Brighton First Team Coach Nevin called up by England
Brighton and Hove Albion First Team Coach Paul Nevin has been selected to join Gareth Southgate’s coaching staff for England’s November international fixtures.
Nevin will link up with the Three Lions for their friendly against the United States on Thursday 15th and their UEFA Nations League fixture with Croatia on Sunday 18th November. Both games take place at Wembley Stadium.
The call up is part of an FA initiative to increase the number of black and Asian coaches in English football by making them more visible in the top jobs.
As a result, the governing body wants to have at least one BAME (Black, Asian, and minority ethnic) coach with every England squad.
Nevin has received the highest profile role, being parachuted in to work for with the senior side four months on from their run to the World Cup Semi Final.
Former Albion striker and ex-Queens Park Rangers manager Terry Connor will join Aidy Bothroyd’s England Under 21 coaching team for their games this month with Andorra and Scotland, while Sol Campbell will assist Bothroyd in the Young Lions November fixtures.

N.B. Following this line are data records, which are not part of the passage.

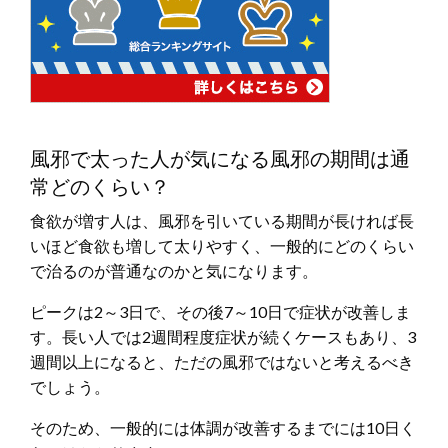
風邪で太った人が気になる風邪の期間は通
常どのくらい？
食欲が増す人は、風邪を引いている期間が長ければ長
いほど食欲も増して太りやすく、一般的にどのくらい
で治るのが普通なのかと気になります。
ピークは2～3日で、その後7～10日で症状が改善しま
す。長い人では2週間程度症状が続くケースもあり、3
週間以上になると、ただの風邪ではないと考えるべき
でしょう。
そのため、一般的には体調が改善するまでには10日く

Campbell of course has, according to himself anyway, one of the greatest minds in football and as result wouldn’t want to enter management too low, so one can only hope that assisting the national team’s bright young talents is a job he considers worthy of his massive brain.
Brighton had been without a first team coach for six months before Nevin’s appointment in the summer of 2016 to the role previously held by Nathan Jones. He arrived from a role as Head of Academy Coach Development with the Premier League and had previously worked with Chris Hughton at Norwich City.
A well travelled individual, he spent eight years working in various roles at Fulham before a two year spell with A-League side New Zealand Knights, one season of which was as head coach.
Following his tenure in New Zealand, Nevin then moved to the Aspire Academy in Qatar where he was responsible for developing players for Qatar’s junior and senior national teams. He also became a regular guest presenter on the Al Jazeera Sports Channel.
Nevin’s first season with the Albion saw the club promoted to the Premier League and he played a crucial role in helping secure survival last time out.
As a player, Nevin represented Shrewsbury Town, Carlisle United and Yeovil Town and also had a four-year spell playing in America.
His call up to work alongside Southgate and Steve Holland is quite the coup for the Albion and shows how far the club have come in such a short space of time – it’s only 10 years ago after all that our first team coach was a man who used to sell televisions in a shop in Hastings.
Hopefully, Nevin can use his new role to get in Southgate’s ear about this bloke he knows by the name of Glenn who keeps scoring goals.
Nevin’s appointment to the Three Lions coaching staff and the prospect of an insider in the England set up may also be the kick up the arse that Lewis Dunk needs to stop playing like an idiot and rediscover the formidable form of last season that saw him linked with a call up.